Question 1: Can you tell me the companies that pay the highest franked dividends, and also those that have unused dividends/credits available?.
Answer: According to research by Macquarie, the 10 highest dividend yielding companies (grossed up for franking credits) are:
- Fortescue Metals
- Nick Scali
- BHP
- Super Retail Group
- Jupiter Mines
- Rio Tinto
- Cromwell Property
- Aurizon Holdings
- Navigator Global Investments
- Smartgroup
You do need to be careful with mining companies and look through a couple of years.
In terms of franking credits, they nominated these companies as having the highest available (as a percentage of market cap):
- New Hope
- Southern Cross Media
- Ainsworth
- Sandfire Resources
- Mincor Resources
- Emeco Holdings
- BHP
- Peet
- Mineral Resources
- Autosports
Question 2: Following the acquisition of the Lion Dairy and Drinks Group, Bega Cheese (BGA) is doing an entitlement offer on a 1 for 4.5 basis at $4.60 a share. Should I take them up?
Answer: Yes. I am also a shareholder and taking up my shares. Firstly, the $4.60 entitlement price is quite a healthy discount to the market price ($5.35). Secondly, the acquisition looks logical and I don’t get a sense that they have overpaid, Finally, it seems to be quite a well-run company in an interesting sector.
The offer closes on Monday, so don’t delay. There is also a top up facility, where you can subscribe for an additional 50% of your entitlement.
Question 3: Do you think CIMIC (ASX:CIM )is a good value stock that will benefit from the huge amounts of government stimulus? Is it good value at the current price, and with the potential for a growing dividend?
Answer: CIMIC Group (CIM) should certainly be a beneficiary of government stimulus spending on infrastructure and building. Others you could consider include AdiBri, Boral, CSR, James Hardie and Brickworks.
A caution with CIM is that it is 71.9% owned by Hochtief (which is a subsidiary of a Spanish group ACS), so minority shareholders have to “go with the flow” and appreciate that their “interests” will not always be top of mind for the ACS appointed Directors and Management team.
On forecasts, the brokers have a target price of $28.50, about 6.4% upside to today’s price of $26.79. They are forecasting the dividend to rise from a total of 41.4c in CY20 (an effective yield of 1.5%) to 131.3c for CY21 ( a forecast yield of 4.9%).

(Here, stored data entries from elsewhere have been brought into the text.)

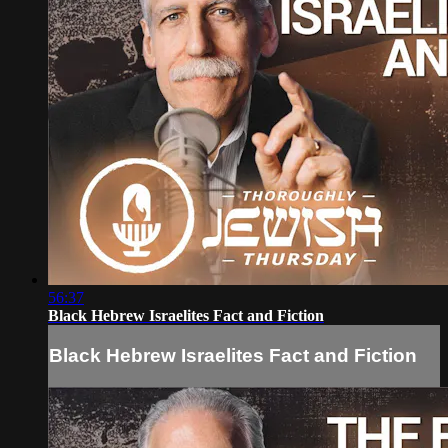
56:37
Black Hebrew Israelites Fact and Fiction
Black Hebrew Israelites Fact and Fiction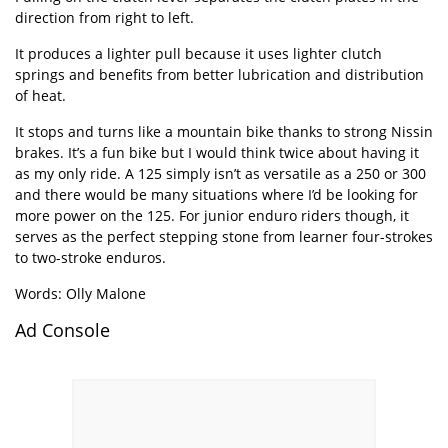
direction from right to left.
It produces a lighter pull because it uses lighter clutch
springs and benefits from better lubrication and distribution
of heat.
It stops and turns like a mountain bike thanks to strong Nissin
brakes. It’s a fun bike but I would think twice about having it
as my only ride. A 125 simply isn’t as versatile as a 250 or 300
and there would be many situations where I’d be looking for
more power on the 125. For junior enduro riders though, it
serves as the perfect stepping stone from learner four-strokes
to two-stroke enduros.
Words: Olly Malone
Ad Console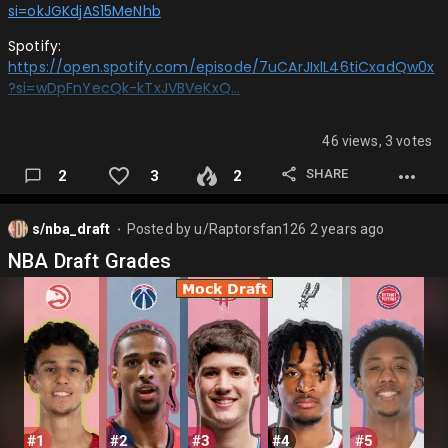
si=okJGKdjAS15MeNhb
Spotify:
https://open.spotify.com/episode/7uCArJIxlL46tiCxadQw0x
?si=wDpFnYecQk-kTxJVBVeKxQ…
46 views, 3 votes
SHARE
2
3
2
s/nba_draft
Posted by
u/Raptorsfan126
2 years ago
⬤
NBA Draft Grades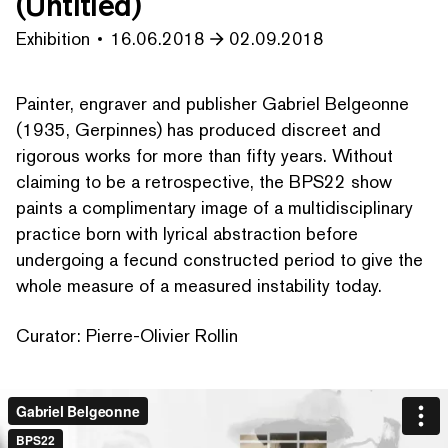
(Untitled)
Exhibition
16.06.2018
02.09.2018
Painter, engraver and publisher Gabriel Belgeonne
(1935, Gerpinnes) has produced discreet and
rigorous works for more than fifty years. Without
claiming to be a ret­ro­spec­tive, the BPS22 show
paints a com­pli­men­ta­ry image of a mul­ti­dis­ci­pli­nary
practice born with lyrical abstraction before
undergoing a fecund constructed period to give the
whole measure of a measured instability today.
Curator: Pierre-Olivier Rollin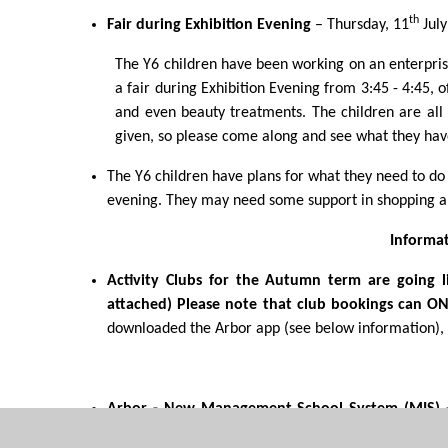
th
Fair during Exhibition Evening
– Thursday, 11
July
The Y6 children have been working on an enterprise
a fair during Exhibition Evening from 3:45 - 4:45, o
and even beauty treatments. The children are all 
given, so please come along and see what they have
The Y6 children have plans for what they need to do f
evening. They may need some support in shopping an
Informa
Activity Clubs for the Autumn term are going 
attached)
Please note that club bookings can O
downloaded the Arbor app (see below information), o
Arbor - New Management School System (MIS)
need to download the Parent App from Google Pl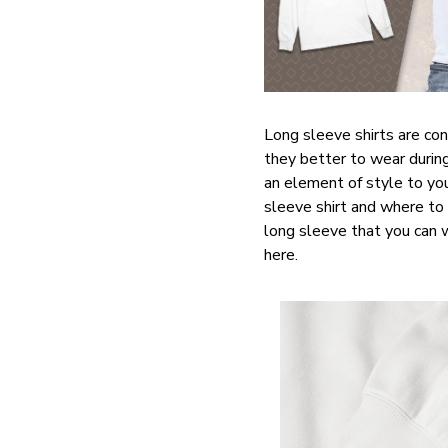
Long sleeve shirts are con
they better to wear during
an element of style to you
sleeve shirt and where to 
long sleeve that you can we
here.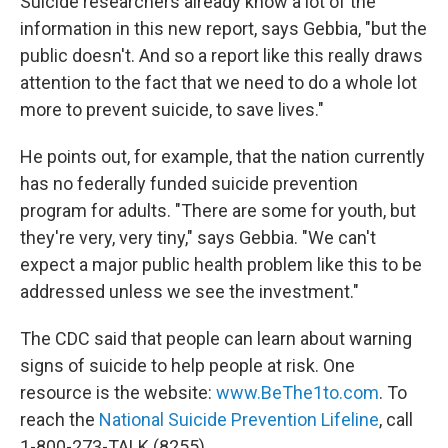
Suicide researchers already know a lot of the
information in this new report, says Gebbia, "but the
public doesn't. And so a report like this really draws
attention to the fact that we need to do a whole lot
more to prevent suicide, to save lives."
He points out, for example, that the nation currently
has no federally funded suicide prevention
program for adults. "There are some for youth, but
they're very, very tiny," says Gebbia. "We can't
expect a major public health problem like this to be
addressed unless we see the investment."
The CDC said that people can learn about warning
signs of suicide to help people at risk. One
resource is the website:
www.BeThe1to.com
. To
reach the
National Suicide Prevention Lifeline
, call
1-800-273-TALK (8255).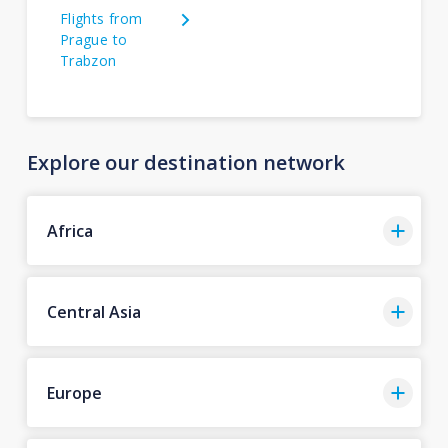
Flights from
Prague to
Trabzon
Explore our destination network
Africa
Central Asia
Europe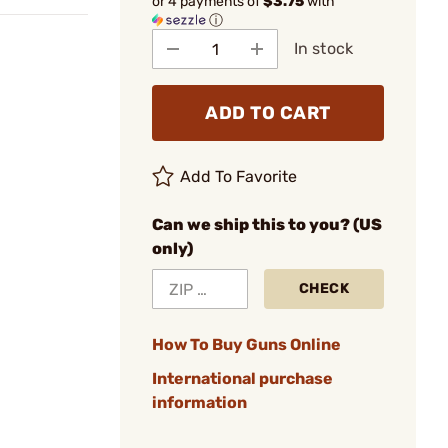
or 4 payments of
$3.75
with
ⓘ
In stock
ADD TO CART
Add To Favorite
Can we ship this to you? (US
only)
CHECK
How To Buy Guns Online
International purchase
information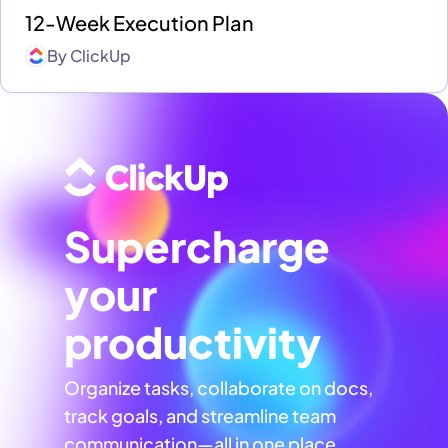
12-Week Execution Plan
By
ClickUp
Supercharge
your
productivity
Organize tasks, collaborate on docs,
track goals, and streamline team
communication—all in one place,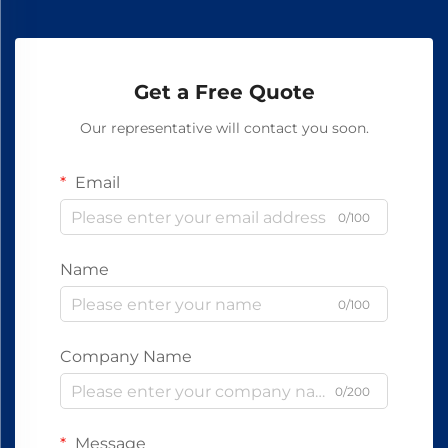
Get a Free Quote
Our representative will contact you soon.
Email
0/100
Name
0/100
Company Name
0/200
Message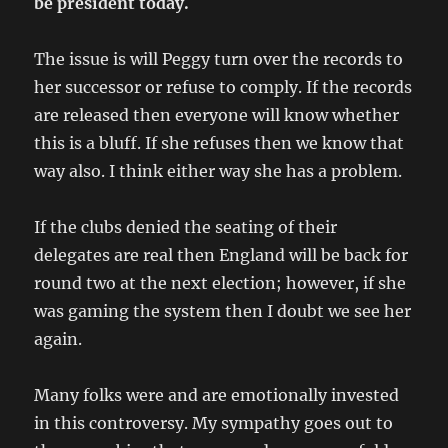
be president today.
The issue is will Peggy turn over the records to
her successor or refuse to comply. If the records
are released then everyone will know whether
this is a bluff. If she refuses then we know that
way also. I think either way she has a problem.
If the clubs denied the seating of their
delegates are real then England will be back for
round two at the next election; however, if she
was gaming the system then I doubt we see her
again.
Many folks were and are emotionally invested
in this controversy. My sympathy goes out to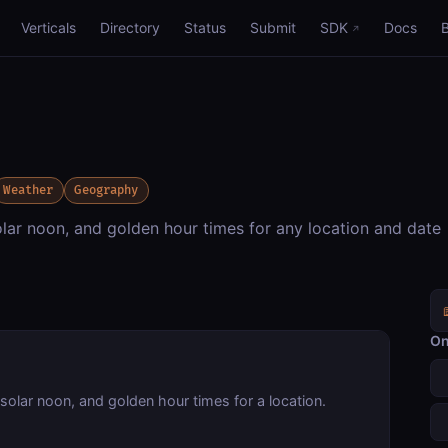
Verticals
Directory
Status
Submit
SDK
Docs
Weather
Geography
olar noon, and golden hour times for any location and date
On
solar noon, and golden hour times for a location.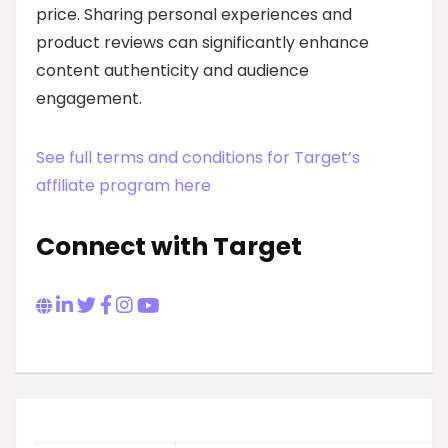
price. Sharing personal experiences and
product reviews can significantly enhance
content authenticity and audience
engagement.
See full terms and conditions for Target’s
affiliate program here
Connect with Target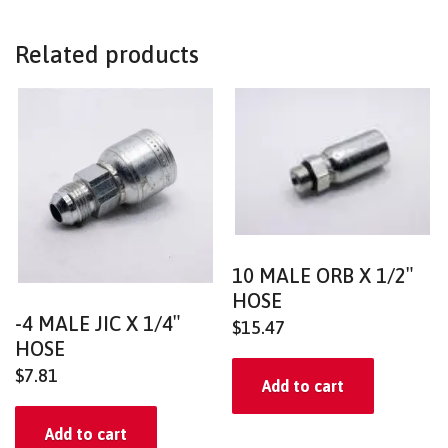
Related products
10 MALE ORB X 1/2″
HOSE
-4 MALE JIC X 1/4″
$
15.47
HOSE
$
7.81
Add to cart
Add to cart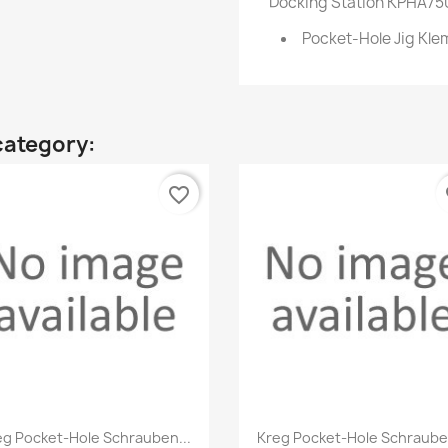
Docking Station KPHA750
Pocket-Hole Jig Kl
category:
favorite_border
fa
Quick view
Quick view


eg Pocket-Hole Schrauben...
Kreg Pocket-Hole Schrauben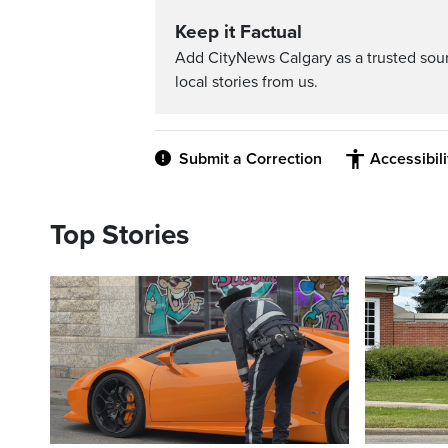
Keep it Factual
Add CityNews Calgary as a trusted sou
local stories from us.
Submit a Correction
Accessibil
Top Stories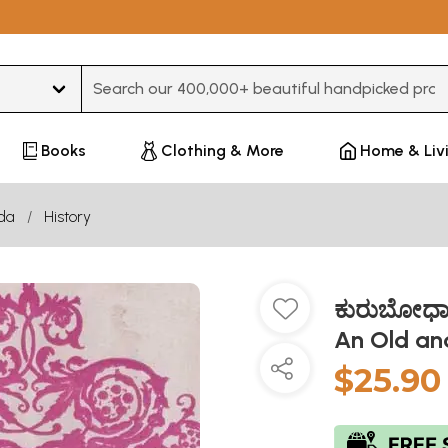
Type 3 or more characters for results.
Books
Clothing & More
Home & Liv
da
History
ಕುರುಬೋಧಾ
An Old an
$25.90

Question 4: Could Dicker Data (DDR) reach over $15 in the next 12 months. Also, should I hang on for the long term as this stock appears to have a future?.
Answer: Dicker Data (DDR) has certainly done well in 2020 – up by around 50%. Interestingly, no major brokers cover the stock.
For the first nine months of 2020, it reported a net profit of $60.8m, up 28.3% on the same 9 months in FY19, with revenue growing by 14.9%. Assuming it maintains the same momentum in the final quarter, this will give it a net profit of around $75m, or earnings per share of about 46 cents. At a $10.50 share price, this puts it on a current multiple of 22.8 times.
Could it get to $15 in the next 12 months? That would put in on a multiple of 30 times earnings, which for an IT hardware distributor, would be pretty pricey. I would say unlikely. But given its track record of growth, I also would not be in a rush to sell – so hang on for the ride!
Important: This content has been prepared without taking account of the objectives, financial situation or needs of any particular individual. It does not constitute formal advice. Consider the appropriateness of the information in regard to your circumstances.